LKW-Brand am Autobahndreieck Bayreuth/Kulmbach
Zu einem LKW-Brand am Autobahndreieck Bayreuth/Kulmbach wurde die Feuerwehr Himmelkron gemeinsam mit weiteren Wehren aus dem Landkreis Kulmbach und Bayreuth alarmiert. Bereits auf der Anfahrt wies eine schwarze Rauchwolke den Weg zum Einsatzort. Bei der Ankunft ergab sich folgendes Bild.
Das Führerhaus eines mit Frischwaren beladenen LKW stand in Vollbrand. Die Flammen griffen auf den Laderaum über und zerstörten die Ladung. Außerdem entstand vom LKW ausgehend ein Flächenbrand an der naheliegenden Böschung.
Mit Schaum konnte unter schwerem Atemschutz das Führerhaus schnell abgelöscht werden. Der Laderaum wurde geöffnet und ebenfalls mit Schaum abgelöscht. Zeitgleich wurde der Flächenbrand von einem Tanklöschfahrzeug 24/50 aus bekämpft. Nach einer Stunde war der Einsatz beendet. Verletzt wurde niemand.

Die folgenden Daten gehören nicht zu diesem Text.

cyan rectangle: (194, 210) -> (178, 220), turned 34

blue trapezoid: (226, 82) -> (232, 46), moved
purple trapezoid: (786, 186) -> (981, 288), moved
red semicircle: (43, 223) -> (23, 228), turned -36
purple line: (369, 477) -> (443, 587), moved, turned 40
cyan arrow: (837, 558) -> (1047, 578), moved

Die Überleitung von der A70 zur A9 war über mehrere Stunden hinweg total gesperrt.
Presseberichte:
Lastwagenbrand sorgt für Verkehrsbehinderungen
A70/A9/BAD BERNECK, LKR. BAYREUTH. Für Verkehrsbehinderungen rund um das Autobahndreieck Bayreuth-Kulmbach sorgte am Nachmittag des Ostermontages ein Lastwagenbrand auf der Autobahn A70.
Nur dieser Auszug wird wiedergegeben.